Sol Duc was a steamship which was operated on northern Puget Sound from 1912 to 1935, chiefly on a route connecting ports on the Olympic Peninsula with Seattle. During the Second World War (1941–1945) Sol Duc served as a barracks ship.

==Design and constructions==
Following the loss of the nearly-new but wooden steamship Clallam in 1904, Joshua Green, president of the Puget Sound Navigation Company, owner of the Clallam and the dominant Puget Sound shipping concern, announced that the company would replace its wooden steamships with ones built of steel. As part of this effort, the steel steamers Sol Duc and Potlatch. were built simultaneously in Seattle by the Seattle Construction and Drydock Company. Sol Duc was specifically designed for the Seattle – Port Townsend-Port Angeles-Port Crescent route.

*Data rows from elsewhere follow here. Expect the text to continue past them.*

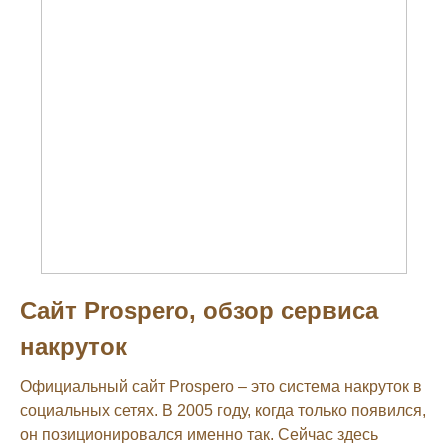
Сайт Prospero, обзор сервиса
накруток
Официальный сайт Prospero – это система накруток в
социальных сетях. В 2005 году, когда только появился,
он позиционировался именно так. Сейчас здесь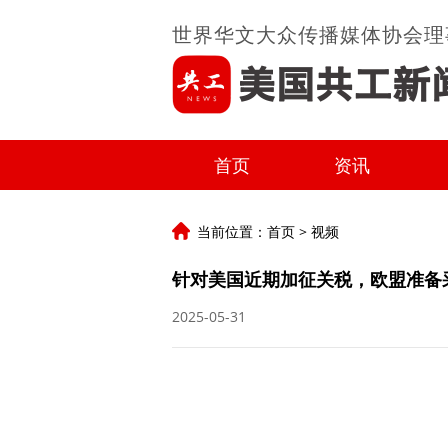
世界华文大众传播媒体协会理
首页
资讯
当前位置：
首页
>
视频
针对美国近期加征关税，欧盟准备
2025-05-31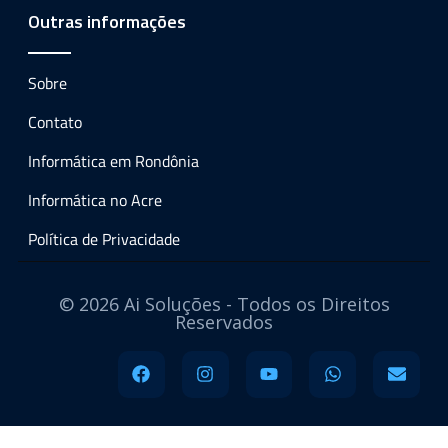
Outras informações
Sobre
Contato
Informática em Rondônia
Informática no Acre
Política de Privacidade
© 2026 Ai Soluções - Todos os Direitos
Reservados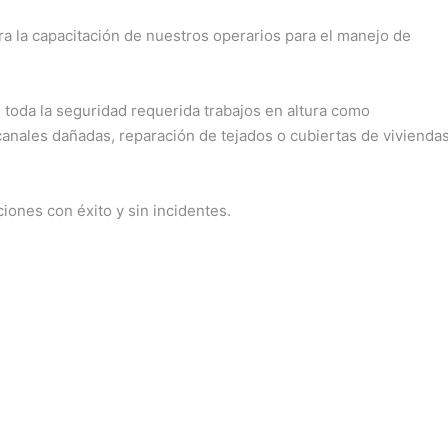
a la capacitación de nuestros operarios para el manejo de
n toda la seguridad requerida trabajos en altura como
 canales dañadas, reparación de tejados o cubiertas de vivienda
iones con éxito y sin incidentes.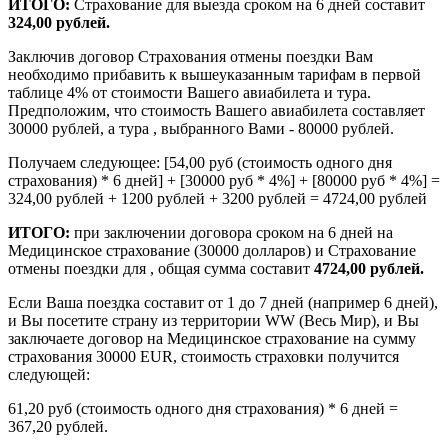
ИТОГО:
Страхование для выезда сроком на 6 дней составит
324,00 рублей.
Заключив договор Страхования отмены поездки Вам
необходимо прибавить к вышеуказанным тарифам в первой
таблице 4% от стоимости Вашего авиабилета и тура.
Предположим, что стоимость Вашего авиабилета составляет
30000 рублей, а тура , выбранного Вами - 80000 рублей.
Получаем следующее: [54,00 руб (стоимость одного дня
страхования) * 6 дней] + [30000 руб * 4%] + [80000 руб * 4%] =
324,00 рублей + 1200 рублей + 3200 рублей = 4724,00 рублей
ИТОГО:
при заключении договора сроком на 6 дней на
Медицинское страхование (30000 долларов) и Страхование
отмены поездки для , общая сумма составит
4724,00 рублей.
Если Ваша поездка составит от 1 до 7 дней (например 6 дней),
и Вы посетите страну из территории WW (Весь Мир), и Вы
заключаете договор на Медицинское страхование на сумму
страхования 30000 EUR, стоимость страховки получится
следующей:
61,20 руб (стоимость одного дня страхования) * 6 дней =
367,20 рублей.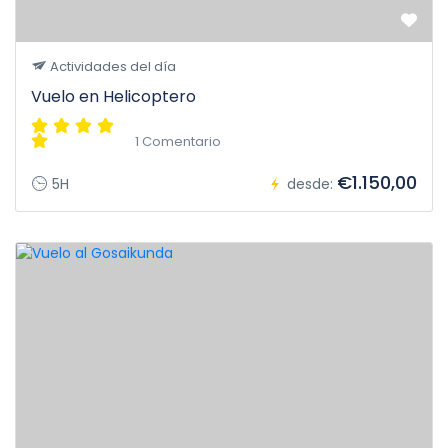
Actividades del día
Vuelo en Helicoptero
1 Comentario
€1.150,00
5H
desde: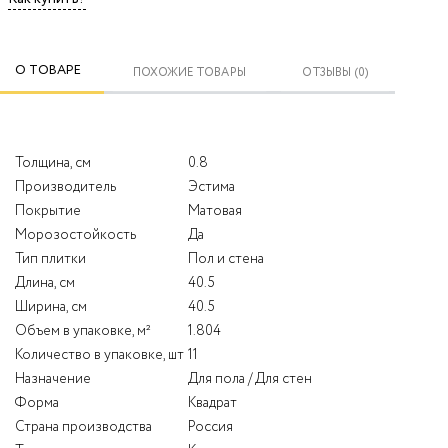
О ТОВАРЕ
ПОХОЖИЕ ТОВАРЫ
ОТЗЫВЫ (0)
Толщина, см
0.8
Производитель
Эстима
Покрытие
Матовая
Морозостойкость
Да
Тип плитки
Пол и стена
Длина, см
40.5
Ширина, см
40.5
Объем в упаковке, м²
1.804
Количество в упаковке, шт
11
Назначение
Для пола / Для стен
Форма
Квадрат
Страна производства
Россия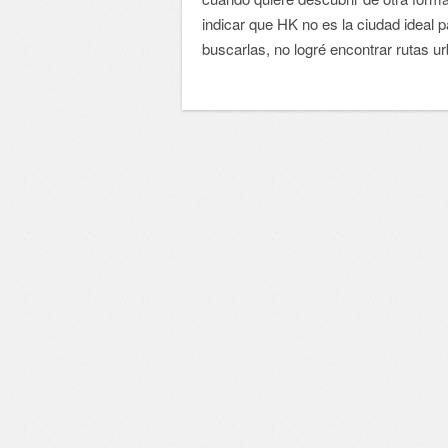
indicar que HK no es la ciudad ideal p
buscarlas, no logré encontrar rutas u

Sol Duc was the largest steamship built to that date for the Puget Sound Navigation Company. Although similar in appearance to Potlatch, at 1,085 gross tons, Sol Duc almost twice as large. Dimensions for Sol Duc were length 189 ft beam of 31.5 ft and depth of hold of 22.6 ft. Power was supplied by a triple-expansion compound steam engine with cylinder diameters, from high pressure to low pressure, of 17 in, 28 inand 47.5 in, with piston strokes on all cylinders of 36 in. Steam was generated by two oil-fired water-tube boilers at 225 pounds pressure, with the overall power plant generating 1,500 hp.

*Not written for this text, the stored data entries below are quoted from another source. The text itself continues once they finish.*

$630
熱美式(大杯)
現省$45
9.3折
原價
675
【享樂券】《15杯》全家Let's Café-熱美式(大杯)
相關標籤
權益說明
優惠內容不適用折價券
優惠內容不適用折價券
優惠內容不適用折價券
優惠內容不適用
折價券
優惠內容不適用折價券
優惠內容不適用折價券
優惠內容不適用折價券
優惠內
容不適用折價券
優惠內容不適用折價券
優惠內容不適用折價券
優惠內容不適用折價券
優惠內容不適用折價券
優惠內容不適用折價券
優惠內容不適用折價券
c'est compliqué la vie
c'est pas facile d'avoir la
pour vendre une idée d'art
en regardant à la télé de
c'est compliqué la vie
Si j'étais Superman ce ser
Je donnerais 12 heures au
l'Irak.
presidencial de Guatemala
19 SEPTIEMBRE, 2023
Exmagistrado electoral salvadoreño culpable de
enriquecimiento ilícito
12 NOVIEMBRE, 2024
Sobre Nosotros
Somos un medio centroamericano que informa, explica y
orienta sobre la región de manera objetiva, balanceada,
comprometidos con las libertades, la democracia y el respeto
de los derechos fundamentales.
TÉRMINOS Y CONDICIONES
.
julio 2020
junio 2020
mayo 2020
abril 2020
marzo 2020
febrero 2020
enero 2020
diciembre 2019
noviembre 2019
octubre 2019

The unusual name of the steamer was chosen to tie in to Michael Earles new health spa located at the Sol Duc hot springs in the foothills of the Olympic Mountains.

==Operation==
In addition to the Seattle-Port Townsend-Port Angeles-Port Crescent route, Sol Duc also made runs across the Strait of Juan de Fuca to Victoria, British Columbia. The vessel was unfortunately prone to roll excessively when encountering rough weather in the strait.

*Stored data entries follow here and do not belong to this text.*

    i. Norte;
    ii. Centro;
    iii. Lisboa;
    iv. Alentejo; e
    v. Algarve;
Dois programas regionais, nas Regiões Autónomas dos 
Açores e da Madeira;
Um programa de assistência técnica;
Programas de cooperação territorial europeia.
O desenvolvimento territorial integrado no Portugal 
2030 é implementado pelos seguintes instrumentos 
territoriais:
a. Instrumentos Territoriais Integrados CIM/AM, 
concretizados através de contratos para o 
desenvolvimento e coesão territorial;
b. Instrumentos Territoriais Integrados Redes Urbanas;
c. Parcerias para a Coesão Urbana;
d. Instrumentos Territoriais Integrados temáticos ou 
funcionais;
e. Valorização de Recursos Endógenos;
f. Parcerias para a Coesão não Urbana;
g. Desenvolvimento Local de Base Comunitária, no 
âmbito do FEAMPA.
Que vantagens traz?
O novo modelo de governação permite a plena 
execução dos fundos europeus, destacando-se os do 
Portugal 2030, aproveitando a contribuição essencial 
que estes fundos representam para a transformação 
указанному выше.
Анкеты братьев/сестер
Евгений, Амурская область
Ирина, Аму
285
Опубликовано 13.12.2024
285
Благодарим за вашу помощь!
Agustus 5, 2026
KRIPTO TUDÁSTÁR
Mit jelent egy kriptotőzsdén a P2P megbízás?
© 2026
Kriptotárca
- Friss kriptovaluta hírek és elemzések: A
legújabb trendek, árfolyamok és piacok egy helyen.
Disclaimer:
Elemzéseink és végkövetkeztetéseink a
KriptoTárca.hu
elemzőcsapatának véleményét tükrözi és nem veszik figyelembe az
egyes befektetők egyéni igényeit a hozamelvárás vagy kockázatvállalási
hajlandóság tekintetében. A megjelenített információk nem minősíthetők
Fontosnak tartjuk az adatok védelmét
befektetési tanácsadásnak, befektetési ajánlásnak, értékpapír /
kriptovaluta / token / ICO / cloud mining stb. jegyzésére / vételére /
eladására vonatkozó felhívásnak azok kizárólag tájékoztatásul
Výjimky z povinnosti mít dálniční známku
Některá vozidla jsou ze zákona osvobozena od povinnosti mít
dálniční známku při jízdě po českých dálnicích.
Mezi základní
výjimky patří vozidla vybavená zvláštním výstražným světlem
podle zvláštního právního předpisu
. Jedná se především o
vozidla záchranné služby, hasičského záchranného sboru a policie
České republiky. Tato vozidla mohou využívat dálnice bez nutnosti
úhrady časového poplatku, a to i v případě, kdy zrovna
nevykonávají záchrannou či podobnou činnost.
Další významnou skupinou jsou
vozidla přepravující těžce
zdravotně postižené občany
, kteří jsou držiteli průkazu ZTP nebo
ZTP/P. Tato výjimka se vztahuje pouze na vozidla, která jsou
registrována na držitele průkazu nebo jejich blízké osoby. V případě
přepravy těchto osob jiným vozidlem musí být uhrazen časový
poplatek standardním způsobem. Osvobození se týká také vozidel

In the summer of 1928, Sol Duc was replaced on the Olympic route with the Iroquois which had been rebuilt as a ferry. Sol Duc and other steamships could transport automobiles, but only as freight. This meant that cars had to be partially dismantled, such as having the tires removed, so that they could fit into the hold.

In 1929, Sol Duc replaced Kulshan on the Seattle-Bellingham run, only running as a night freight boat. Sol Duc stayed on this run until November 1935. A strike forced Puget Sound Navigation Co. to stop operating Sol Duc and other vessels. After the strike was over, the company took Sol Duc out of service.

One of the captains of Sol Duc was Harry Carter (1858–1930), who had also commanded State of Washington and a number of other well-known vessels. Another captain of Sol Duc was J. Howard Payne (1889–1956), who in 1917 at the age of 24 was in command of the vessel on the Seattle-Port Angeles-Victoria route. Payne later became a member of the Washington State Legislature.

==Final years==
Unlike Potlatch and other steel steamers, Sol Duc was not scrapped in the late 1930s. In 1942, Sol Duc was taken over by the U.S. Navy and for use as a barracks ship, and renamed YHB-8, meaning “self-propelled houseboat no. 8.” After World War II, Sol Duc was sold to Freeman & Gibson, a Seattle firm. The vessel was finally scrapped by Bethlehem Steel.